The major part of the graphomic features depends on the structure of the skeleton graph and therefore could vary according to the graph weighing. In the graphomics package we implement a series of ready-to-use algorithms for the networkx weighing according to different criteria.

  • NodePairwiseDistanceFilter: Evaluate the weights of the graph as the pairwise distance between the node positions according to the given metric.

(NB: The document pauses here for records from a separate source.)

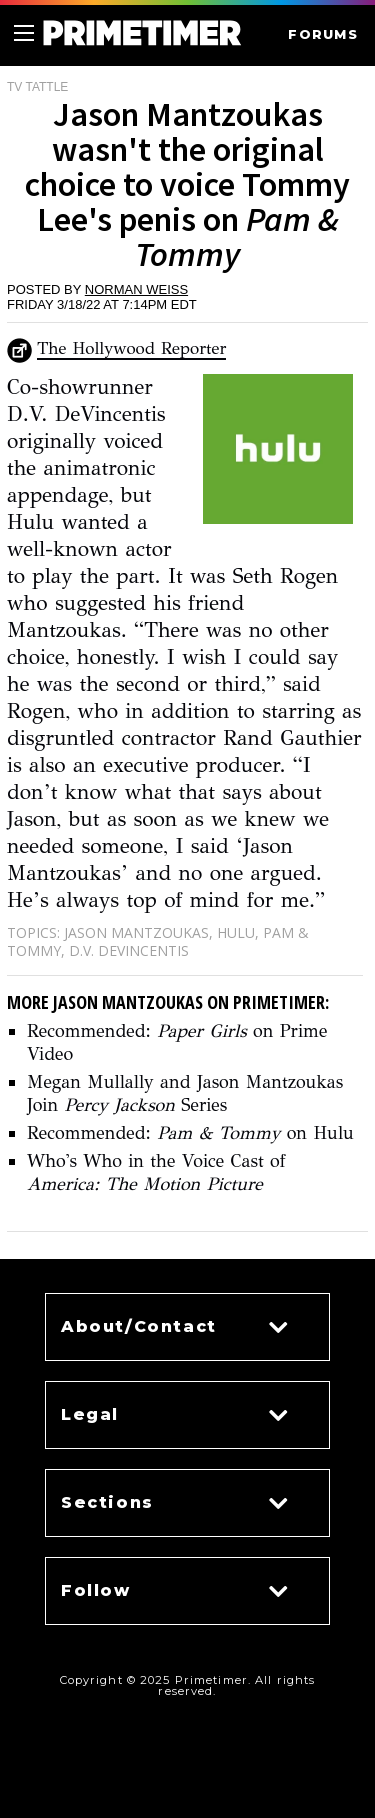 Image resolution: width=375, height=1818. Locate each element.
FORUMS (323, 34)
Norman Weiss (136, 289)
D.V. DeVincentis (129, 950)
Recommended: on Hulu (190, 1133)
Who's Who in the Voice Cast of (156, 1172)
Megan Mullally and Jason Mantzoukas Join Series (185, 1093)
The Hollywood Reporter (131, 348)
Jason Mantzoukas (136, 932)
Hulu (236, 932) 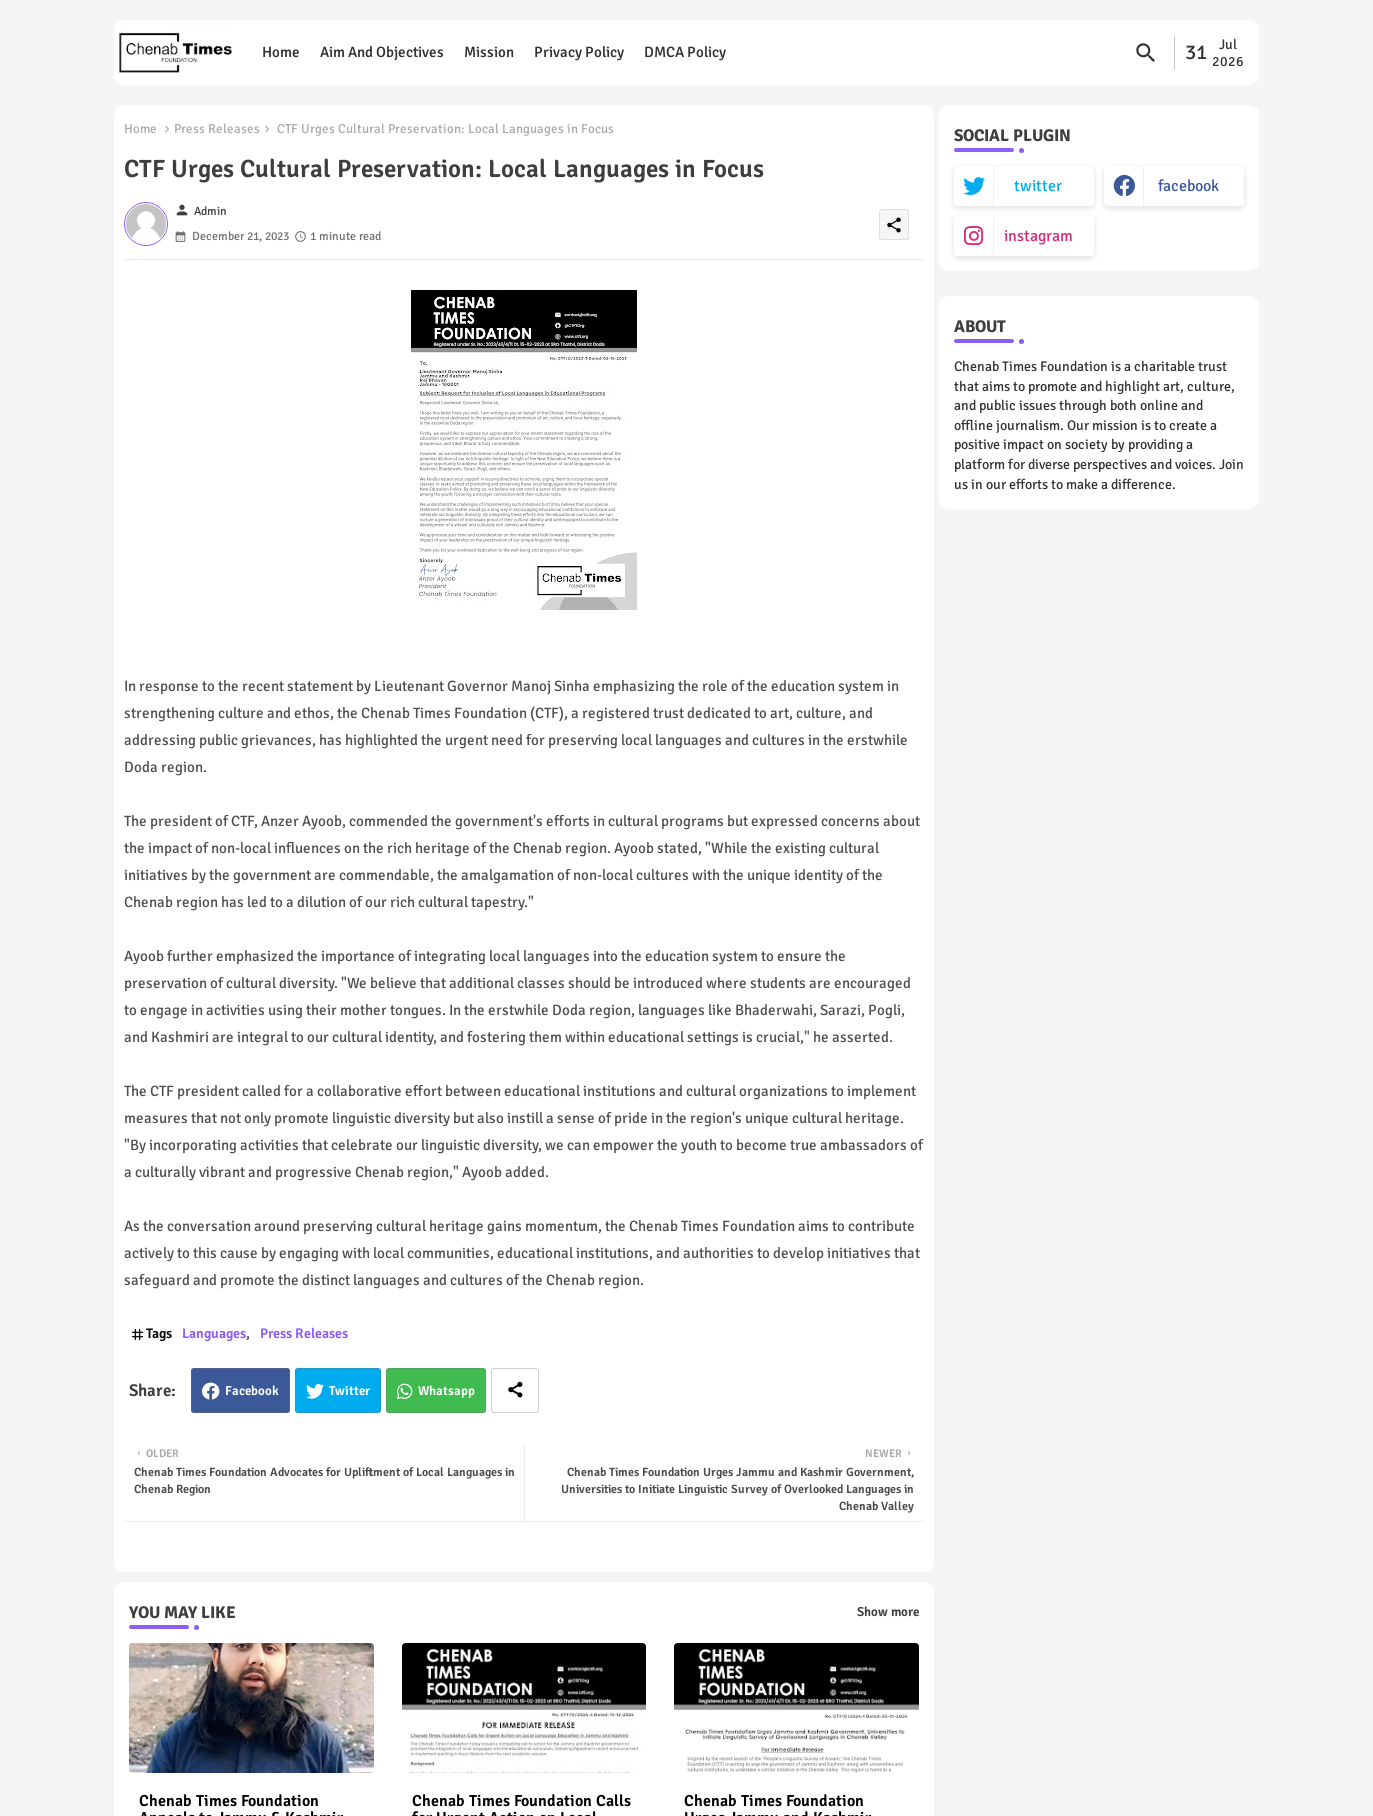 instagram (1038, 236)
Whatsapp (446, 1391)
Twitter (349, 1391)
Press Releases (217, 129)
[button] (1146, 53)
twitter (1038, 186)
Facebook (252, 1391)
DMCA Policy (685, 52)
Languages (214, 1333)
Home (281, 52)
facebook (1188, 186)
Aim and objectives (382, 52)
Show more (888, 1612)
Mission (489, 52)
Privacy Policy (579, 52) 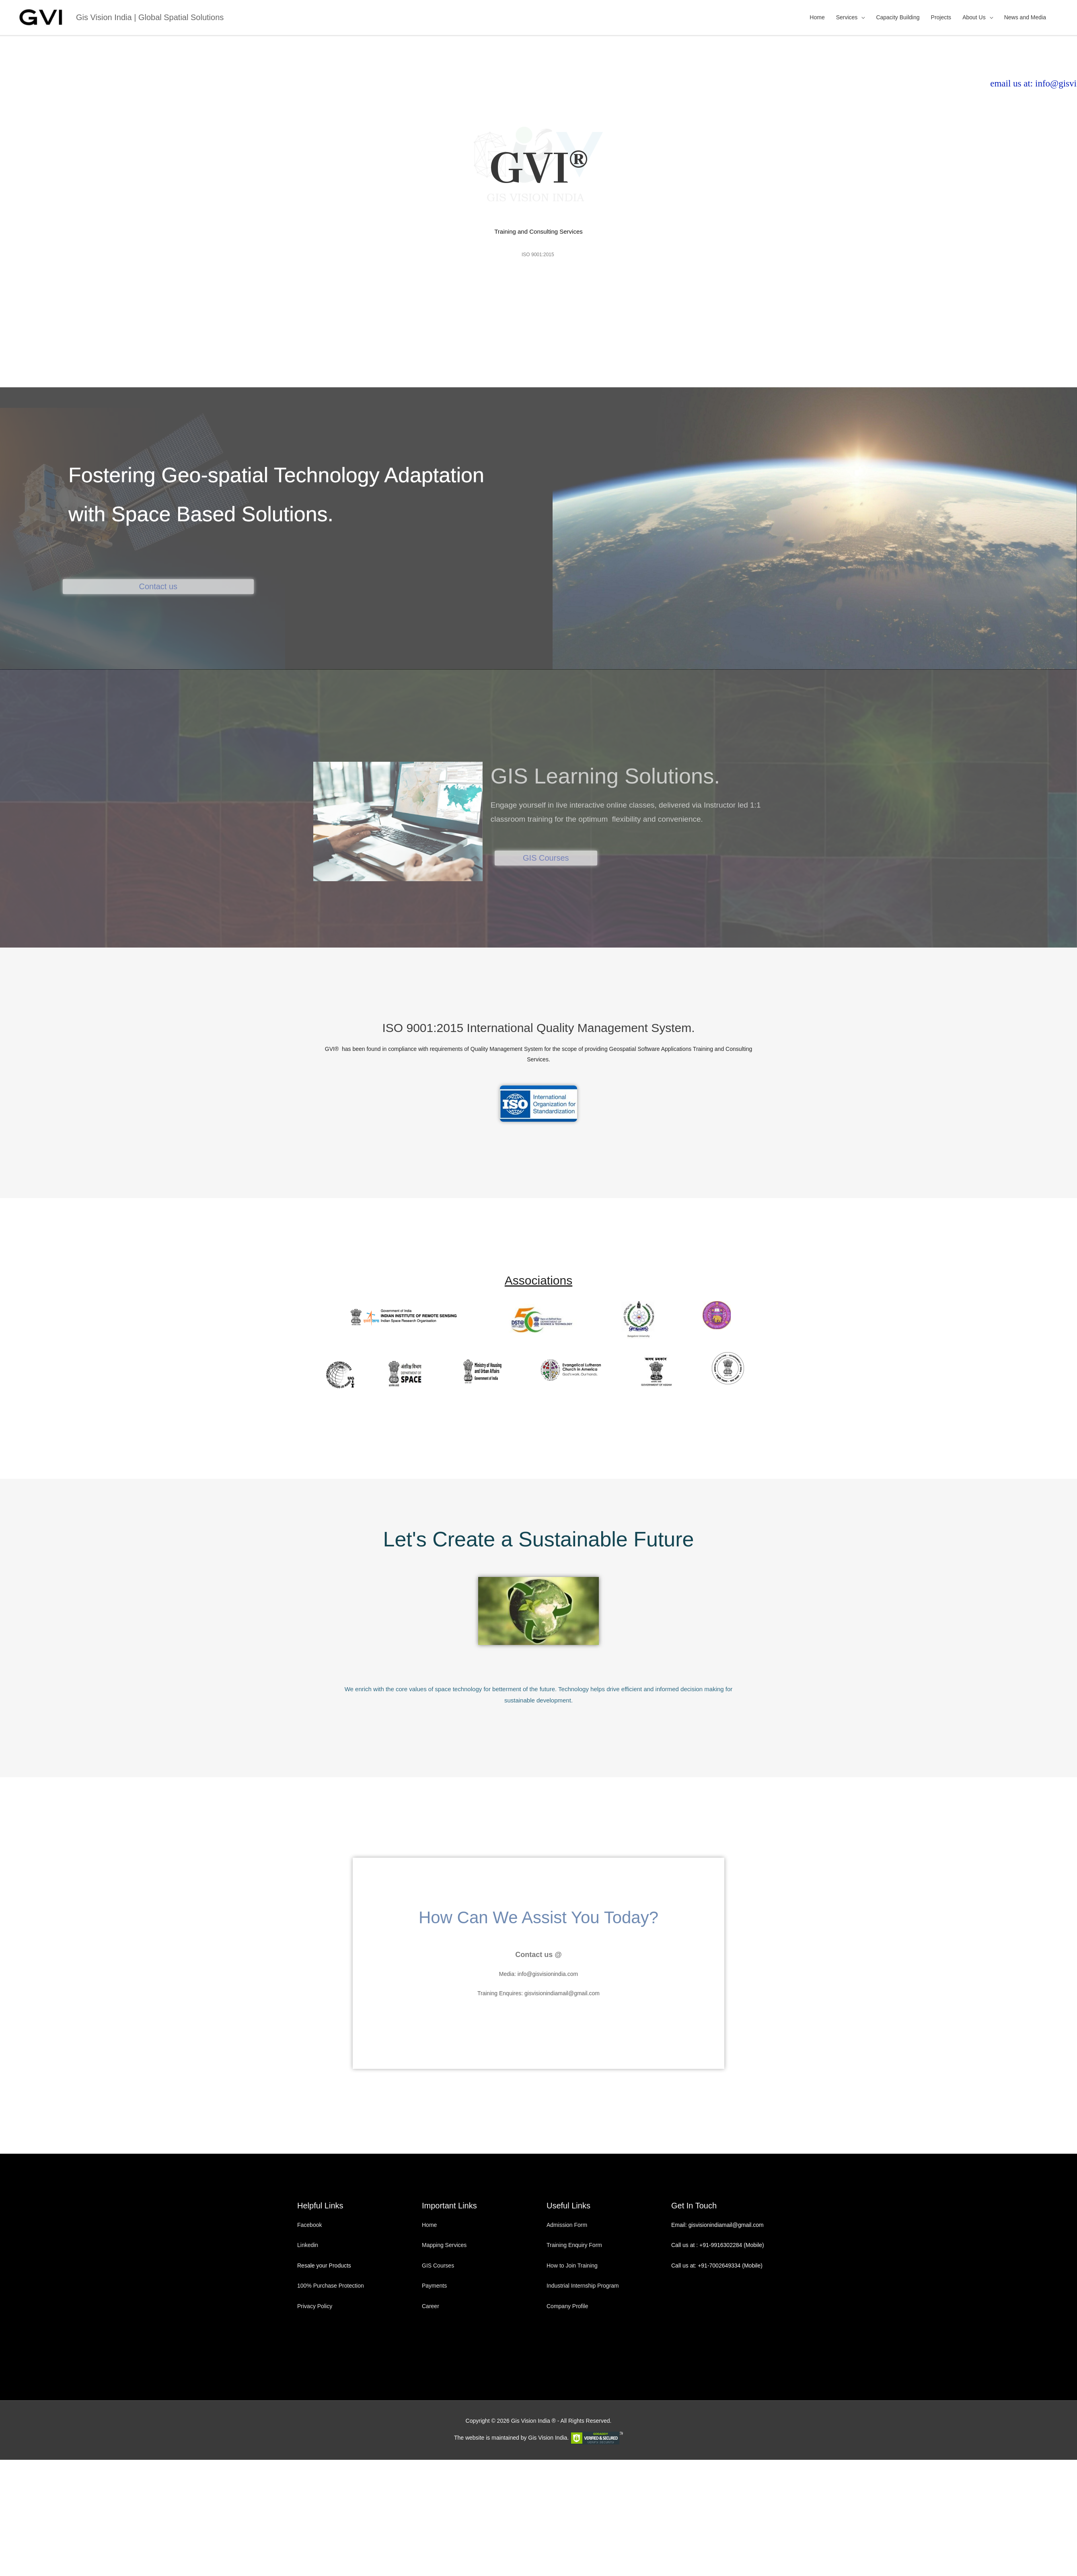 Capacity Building (897, 17)
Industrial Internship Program (583, 2285)
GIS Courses (438, 2265)
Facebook (310, 2225)
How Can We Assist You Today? (538, 1917)
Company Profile (567, 2306)
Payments (434, 2285)
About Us (974, 17)
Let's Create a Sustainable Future (538, 1539)
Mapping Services (444, 2245)
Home (817, 17)
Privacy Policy (314, 2306)
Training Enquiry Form (574, 2245)
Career (430, 2306)
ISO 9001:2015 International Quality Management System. (538, 1027)
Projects (941, 17)
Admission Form (567, 2225)
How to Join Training (572, 2265)
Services (847, 17)
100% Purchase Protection (330, 2285)
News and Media (1025, 17)
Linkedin (307, 2245) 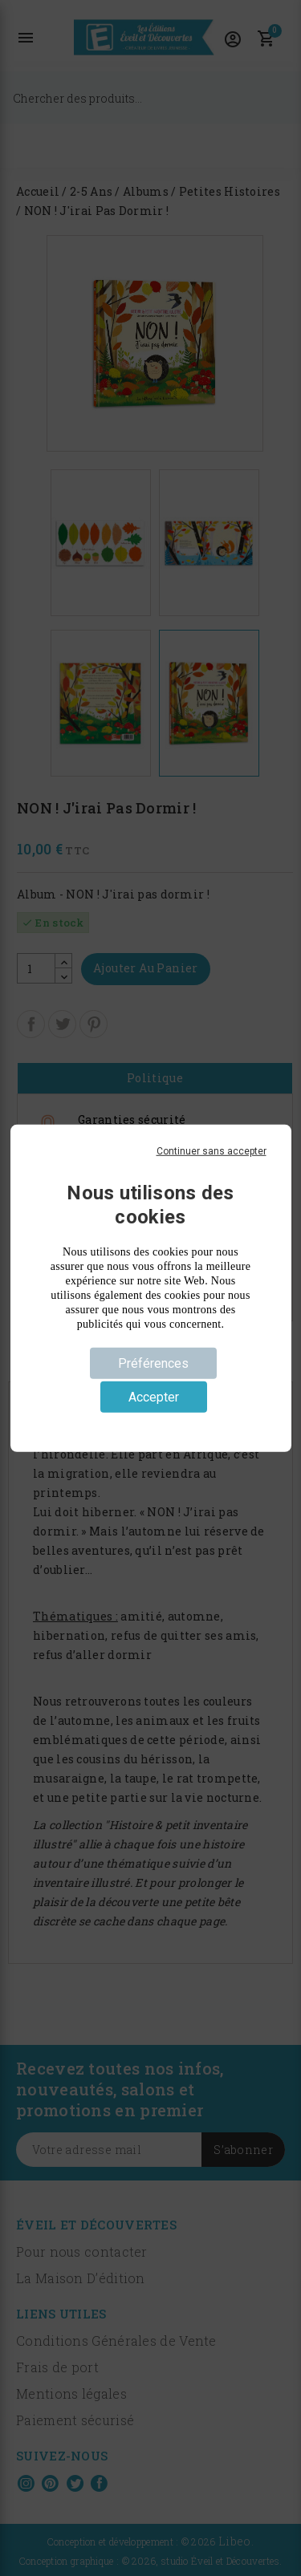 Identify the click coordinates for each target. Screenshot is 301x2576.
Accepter (153, 1397)
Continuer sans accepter (211, 1150)
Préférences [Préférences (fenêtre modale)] (153, 1362)
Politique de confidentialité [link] (150, 1423) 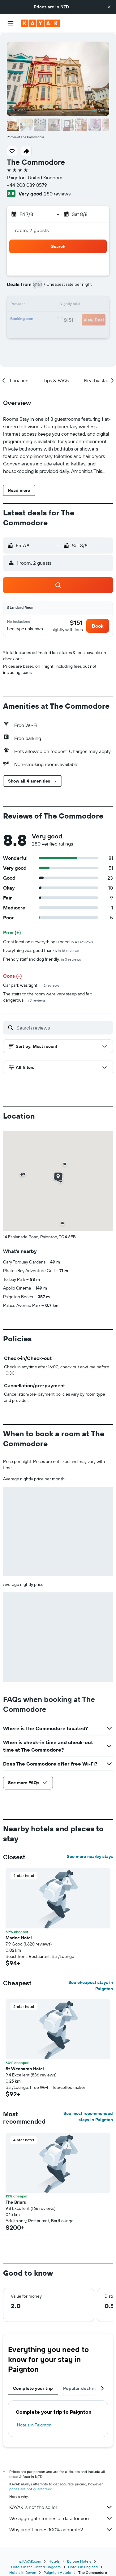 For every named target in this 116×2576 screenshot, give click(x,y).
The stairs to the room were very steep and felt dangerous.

  • EdgeLengthPathsFilter: Evaluate the weights of the graph as the lenght of the original path between two node positions as the number of items in the mapper.

  • EdgeLabelWeightFilter: Evaluate the weights of the graph keeping information from a label image/volume. An example of application of this filter is given by the possibility to weigh the topological network determined by a CT/MRI scan according to the signal of the corresponding and co-registered PET scan. The filter apply a Watershed segmentation algorithm on the provided label map, considering as marker for the segmentation the topological edge curves contained in the mapper. Considering each region identified by the Watershed algorithm, the required metric signal is computed masking the segmentation with the original mask and the score is associated as weight of the corresponding edge.